Simulation demonstrations confirmed the readiness of the knee models to conduct finite element analysis (Fig. 4). Passive flexion is a characteristic movement of the knee joint guided by articular contact and ligament restraints. The in silico knee cohort exhibited coupled movements, such as internal–external rotation as the virtual knee was flexed, as expected. Stresses at contact regions and ligament deformations (Fig. 4), demonstrate their utility in guiding knee movement. We should emphasize that we did not conduct any validation in regard to capturing the specimen-specific realism of these movement patterns. Verification and validation tasks and acceptable tolerances for establishing credibility are tightly coupled to the “context of use” of a model.2,20 Thus, we did not want to label our models as “valid” without knowing what prospective users’ context of use may be.
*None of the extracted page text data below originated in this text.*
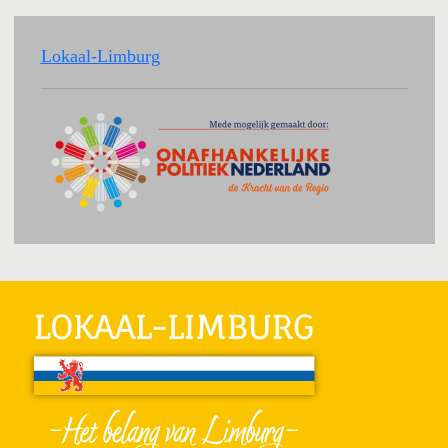
Lokaal-Limburg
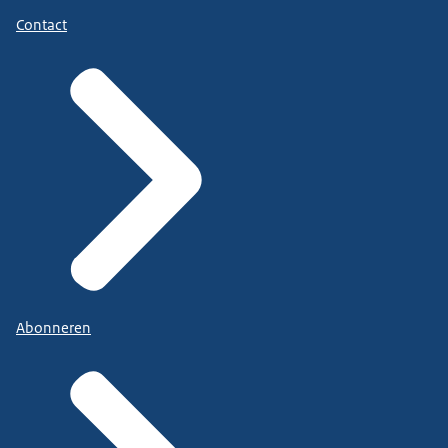
Contact
Abonneren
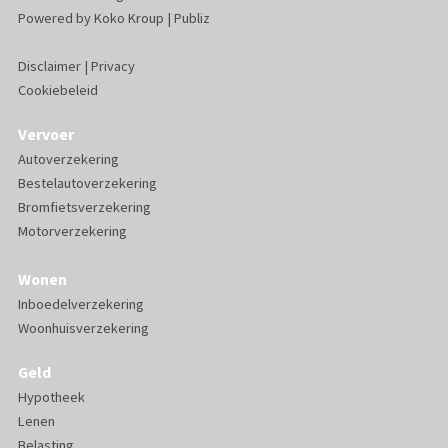
Powered by
Koko Kroup
|
Publiz
Disclaimer
|
Privacy
Cookiebeleid
Vervoer
Autoverzekering
Bestelautoverzekering
Bromfietsverzekering
Motorverzekering
Wonen
Inboedelverzekering
Woonhuisverzekering
Geld
Hypotheek
Lenen
Belasting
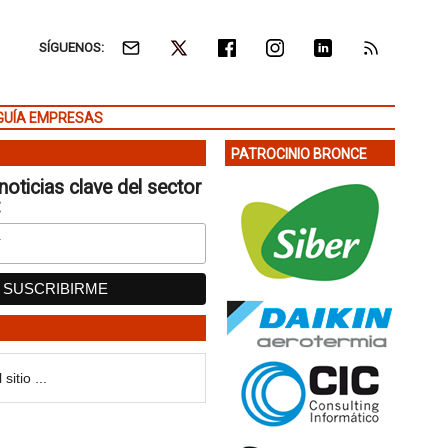
SÍGUENOS:
GUÍA EMPRESAS
PATROCINIO BRONCE
noticias clave del sector
:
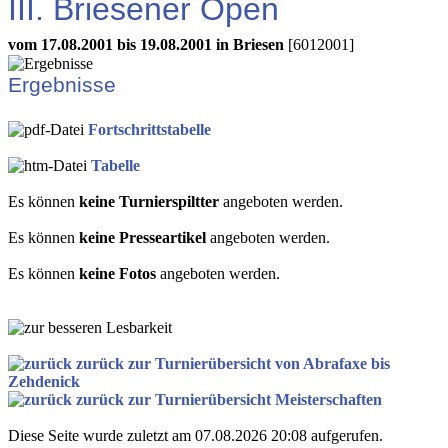
III. Briesener Open
vom 17.08.2001 bis 19.08.2001 in Briesen
[6012001]
Ergebnisse
Fortschrittstabelle
Tabelle
Es können
keine Turnierspiltter
angeboten werden.
Es können
keine Presseartikel
angeboten werden.
Es können
keine Fotos
angeboten werden.
zurück zur Turnierübersicht von Abrafaxe bis
Zehdenick
zurück zur Turnierübersicht Meisterschaften
Diese Seite wurde zuletzt am 07.08.2026 20:08 aufgerufen.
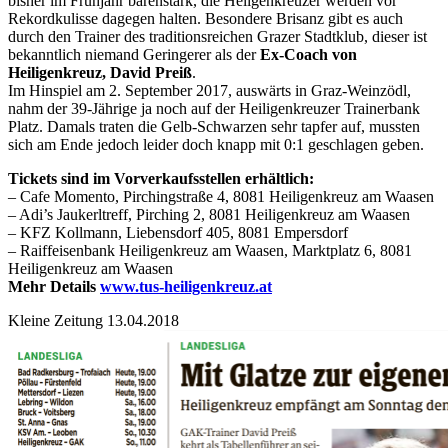
bisher im Frühjahr bärenstark, die Heligenkreuzer werden vor
Rekordkulisse dagegen halten. Besondere Brisanz gibt es auch
durch den Trainer des traditionsreichen Grazer Stadtklub, dieser ist
bekanntlich niemand Geringerer als der
Ex-Coach von
Heiligenkreuz, David Preiß
.
Im Hinspiel am 2. September 2017, auswärts in Graz-Weinzödl,
nahm der 39-Jährige ja noch auf der Heiligenkreuzer Trainerbank
Platz. Damals traten die Gelb-Schwarzen sehr tapfer auf, mussten
sich am Ende jedoch leider doch knapp mit 0:1 geschlagen geben.
Tickets sind im Vorverkaufsstellen erhältlich:
– Cafe Momento, Pirchingstraße 4, 8081 Heiligenkreuz am Waasen
– Adi’s Jaukerltreff, Pirching 2, 8081 Heiligenkreuz am Waasen
– KFZ Kollmann, Liebensdorf 405, 8081 Empersdorf
– Raiffeisenbank Heiligenkreuz am Waasen, Marktplatz 6, 8081
Heiligenkreuz am Waasen
Mehr Details
www.tus-heiligenkreuz.at
Kleine Zeitung 13.04.2018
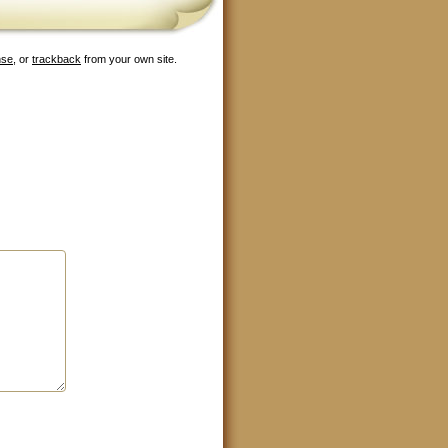
nse
, or
trackback
from your own site.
Availability of specimen-specific experimental joint mechanics data provides any end-user the opportunity to conduct validation studies that resonates with their use case’s intended loading scenarios. A handful of Python scripts were provided to facilitate processing of joint mechanics and registration marker data. Availability of various mesh densities for tissue structures also provides the opportunity for context relevant solution verification. We want to emphasize that there is a risk of usage without proper understanding of the model development process and the associated skills, knowledge and challenges. The availability of all the components would allow the users and eventually their audience to assess the quality of their work based upon these data.

In a multi-institute sister project on reproducibility and art of knee modeling,19 we were able to extensively calibrate and benchmark one of the knee models (oks003; see KNEEHUB project site for relevant materials47). A mesh convergence analysis was completed, material properties were adjusted for ligaments, cartilage, and menisci and, in situ ligament strains were optimized to partially fit joint mechanics data. The model was registered to the experimental coordinate system and experimental loads were applied to the model. Extensive post calibration simulations were run and benchmarking was performed using joint laxity and combined joint loading data. This experience demonstrated how the models that we disseminate can be further advanced. Reporting of this sample calibration and benchmarking study is beyond the scope of this manuscript. Nonetheless, to empower the users of Open Knee(s), relevant documentation of this sample workflow and supporting Python scripts were shared in the Appendix and the dissemination package.45

With all limitations acknowledged, the dataset establishes a comprehensive virtual cohort—with all digital components generated throughout model development, as a platform to facilitate virtual experiments on knee biomechanics. Completeness of the virtual assets, their association to specimen-specific experiments, and the transparency and comprehensive detail of modeling workflows will ensure their credible and expeditious reuse. Thus, this study sets a strong example of FAIR practices50 in computational biomechanics. This dissemination represents a point-in-time snapshot for Open Knee(s). That being said, the database is anticipated to grow, either by advancement of models for the existing cohort or by acquisition and curation of data and development of models for additional knees.